Michael Bloomberg or Eli Broad must write the editorials:
President Obama’s blueprint for reworking the No Child Left Behind Education Act of 2002 has good ideas, but it doesn’t have anything close to the rigor that the word “blueprint” would suggest. Whether the president’s plan will strengthen or weaken the program will depend on how the administration fleshes out the missing details — and how Congress rewrites the law.
Teachers’ unions, state governments and other interest groups have long wanted to water down or kill off the provision of the law that requires the states to raise student performance — especially for poor and minority children — in exchange for federal money. They will likely gin up their lobbying. Congress must resist.
President Obama’s blueprint adheres to the principles first set by former President George W. Bush. The new proposal, however, would focus federal sanctions and monitoring heavily on the relatively small number of chronically failing schools and allow better-run schools more flexibility to fix themselves. That makes sense, but only if the latter group is not allowed to shortchange poor and minority children.

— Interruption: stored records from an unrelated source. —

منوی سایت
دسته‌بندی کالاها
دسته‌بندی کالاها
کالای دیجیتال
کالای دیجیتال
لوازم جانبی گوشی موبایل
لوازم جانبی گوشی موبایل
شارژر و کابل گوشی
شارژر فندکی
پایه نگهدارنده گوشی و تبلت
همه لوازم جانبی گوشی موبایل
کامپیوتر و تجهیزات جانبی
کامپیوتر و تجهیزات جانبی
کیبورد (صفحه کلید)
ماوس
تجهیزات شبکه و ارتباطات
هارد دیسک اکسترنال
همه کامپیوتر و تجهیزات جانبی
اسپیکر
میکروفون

NYTThe fact is the "poor" schools will NEVER have the test or so-called "achievement" scores of the rich ones because of the students and their backgrounds outside of school. Teachers can't do a thing about it. Bring the high achievers in the wealthy schools into the poor income schools and watch the test scores go up. Move the kids in the poor schools to the rich schools and watch the test scores go down. Move the teachers from the poor schools to the rich schools and there will be no change in the test scores. Move the teachers from the rich schools to the poor schools and the test scores will still be low.
It's the poverty, stupid, and there's not one damned thing NCLB or any of the other "reforms" pushed by the privatizers can do about it. Poverty is a completely different issue.